I prefer Fancy Free to them all. It probably doesn't help this album's reputation that it has been out of print in the U.S. for nearly 15 years. I found a copy almost purely by chance and initially knew nothing about it. The cover had the lilting impression of birds in flight and I hoped that it wasn't just a corny rift on the Byrd-Bird connection. I was wrong.
"Fancy Free" opens the record, a twelve minute track that effortlessly builds, sweeps, and glides. Byrd is in bandleader and composer mode, as the instrumentalists who really make the track are pianist Duke Pearson and flautist Jerry Dodgion. Pearson really vamps on some laid-back, soft counterpoint while Dodgion personifies the aforementioned birds in the introductory chorus. The track really benefits from the large band setting, with a strong rhythm section marked by stand-out work by John Richardson. When Byrd finally does come in for his solo roughly five minutes into the track, it has built into a bouncy and slightly funky wall of sound. He jumps above and takes flight.
Years ago, I held a dinner party at my house. It was one of the first post-college bashes to include lots of college friends. Everybody had recently settled into a job or was about to start one. As it was to be a laid-back potluck, I wanted to slightly ironically set the mood with lounge-y jazz music from the 1960s and 1970s. I first spun Quincy Jones' Big, Bad, Bossa Nova to polite laughs. Next, I wanted to play a record that I both adored and thought would make good music to converse to. That record was Fancy Free. Much to my dismay, several friends almost instantly started furrowing their brows and insisted that I change it. My opinions were not universal.
My love for this tune--for which twelve minutes were never enough--let me on the search for more versions.
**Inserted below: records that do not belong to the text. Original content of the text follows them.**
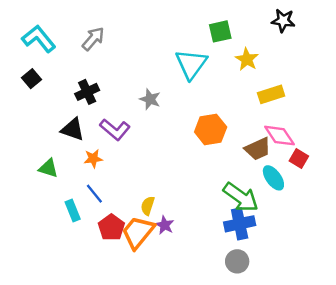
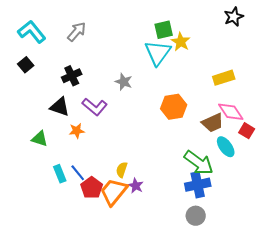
black star: (283, 21) -> (234, 17), turned -30
green square: (220, 31) -> (164, 30), moved
yellow star: (247, 59) -> (181, 42), moved
blue line: (94, 194) -> (78, 173), moved

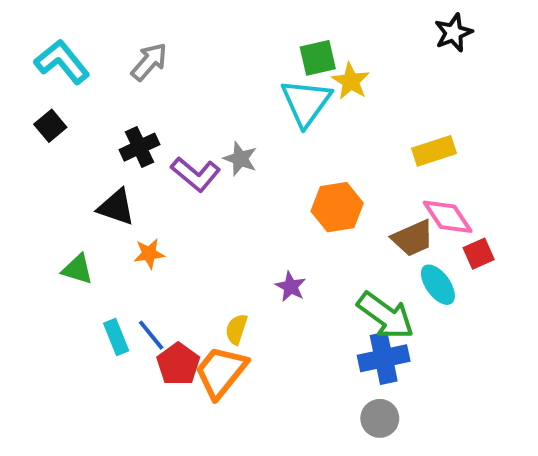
purple L-shape: (95, 107) -> (196, 174), moved
red square: (247, 131) -> (479, 254), turned 35
purple star: (136, 186) -> (291, 287), moved

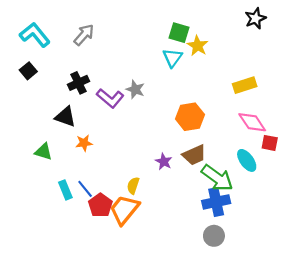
green square: (318, 58) -> (179, 33), turned 30
cyan triangle: (306, 102) -> (172, 58), size x0.7
brown trapezoid: (413, 238) -> (194, 155), moved
red square: (479, 254) -> (270, 143), turned 35

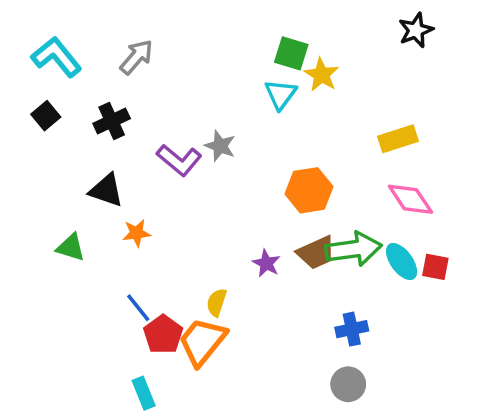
black cross: (78, 83) -> (112, 121), moved
red square: (270, 143) -> (435, 267), moved
green arrow: (217, 178) -> (354, 249), moved, turned -44
cyan rectangle: (65, 190) -> (144, 393), moved
blue cross: (216, 202) -> (352, 329), size x0.7

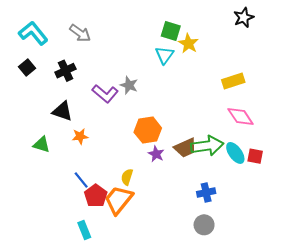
gray arrow: (136, 57) -> (80, 33), turned 85
orange hexagon: (309, 190) -> (148, 130), moved

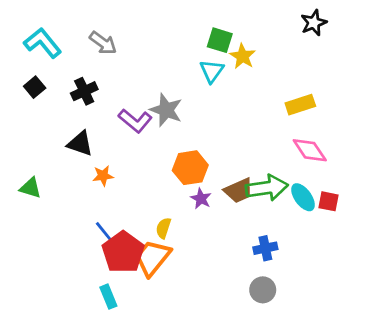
gray star: (129, 85) -> (166, 110), size x1.4
green triangle: (42, 145) -> (31, 188), moved
red pentagon: (96, 196) -> (123, 252), size x1.4

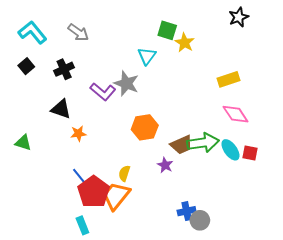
cyan triangle: (212, 71) -> (147, 56), moved
purple star: (201, 199) -> (165, 165), moved
blue cross: (265, 248) -> (187, 211), moved

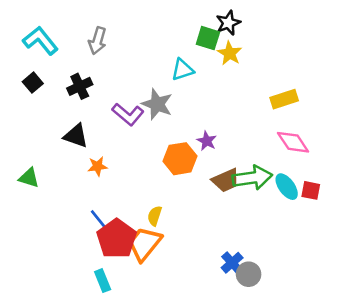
black star: (239, 17) -> (228, 23), moved
gray arrow: (78, 32) -> (97, 41), turned 70
cyan triangle: (147, 56) -> (183, 70), turned 36
purple star: (165, 165) -> (207, 141), moved
blue cross: (187, 211) -> (232, 263), turned -30

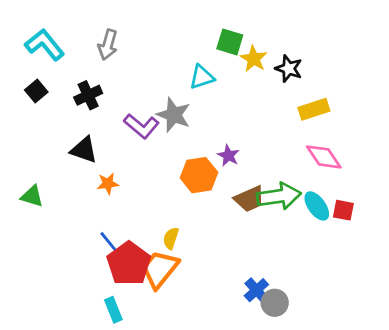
black star: (228, 23) -> (289, 69), moved, turned -30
The first I found was on Grant Green's fabulous Live at the Lighthouse (1972), one of three albums now available from that excellent period (the others are Alive! of 1970 and the recently released Live at Club Mozambique, originally recorded in 1971 but not issued until 2006). Green's cover of "Fancy Free" is immanently dance-able. His combo for Lighthouse was heavy on percussion and funky licks and obviously appealed to more groove-oriented audiences. The structure of the song and its solo spots remain the same, but the soloists and their affectations have changed.
One cover of "Fancy Free" doesn't even go by that name. Prolific drummer Art Blakey's 1972 album Child's Dance features a song called "Child's Dance (Christian's Song)" that, for all intents and purposes, IS "Fancy Free" but with a slightly different tempo, more straight-ahead instrumentation, and a different title. It is a fine version and shows a whole different slade of masters at work.
The Lighthouse must have been a popular place for this tune, because another interpretation of the song from that era that I've been able to track down appears on the rare 1972 Elvin Jones album Live at the Lighthouse. After giving percussive grounding to Coltrane for years, Jones moved on an adventuresome leader in his own right. By the time of Live at the Lighthouse, he had been heading Blue Note recordings for several years. His "Fancy Free," aided by some wild playing by Steve Grossman and Dave Liebman is about as out-there and "free" as the song could possibly go. At just over 20 minutes, it really lets each player stretch out. Jones plays snappy but loose, while Grossman and Liebman dual over, under, above, and below the chorus.
The song remains a popular cover tune even today. A favorite version of recent vintage is this punchy take by Japanese jazz combo Trans of Life. Enjoy "Fancy Free"!!